A week after Woolworths’ admission of a decade-long, $300 million wage rip-off, the company’s narrative that it was all an innocent mistake has begun to fall apart, with revelations that they (and their lawyers, Ashurst) spent months trying to prevent thousands of employees finding out they were owed tens of thousands of dollars. And more significantly, the Fair Work Ombudsman has admitted to a decade of incompetence: “It’s tipping us into the corporate regulator space and we have never been in that space before… the community is expecting us to be satisfied that the company is properly assessing the underpayments. They want us to (take) oversight (of) getting the money back, and making sure it doesn’t happen again. That actually requires a different set of skills in this agency and high-level legal expertise. Companies are coming to us with teams of lawyers. Negotiation skills need to be high and we need forensic accounting expertise.” This is a startling admission — since its establishment in 2009, the FWO has had no forensic accounting expertise, and it is now surprised that it is expected to enforce wage laws and ensure they aren’t breached in future? Those are its statutory functions! Everyone in the organisation should be sacked.

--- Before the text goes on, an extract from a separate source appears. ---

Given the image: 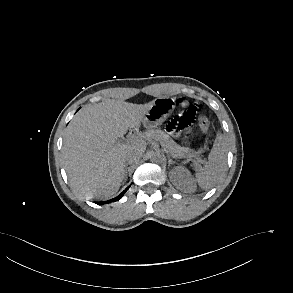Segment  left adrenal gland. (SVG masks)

When the Left argues that every billionaire is a policy failure, we generally mean that inequality is unjust, and hoarding should be prevented while poverty exists. Chris Dillow argues the Right should agree, for different reasons: “[I]t should be conservative supporters of a free market who don’t want there to be billionaires. I say so because in a healthy market economy there should be almost no extremely wealthy people simply because profits should be bid away by competition. In the textbook case of perfect competition there are no super-normal profits, and in the more realistic case of Schumpeterian creative destruction, high profits should be competed away quickly. From this perspective, every billionaire is a market failure — a sign that competition has failed. … Tories are wrong, therefore, to portray attacks on the mega-rich as the politics of envy. It’s not. The existence of billionaires is a sign and cause of a dysfunctional economy.”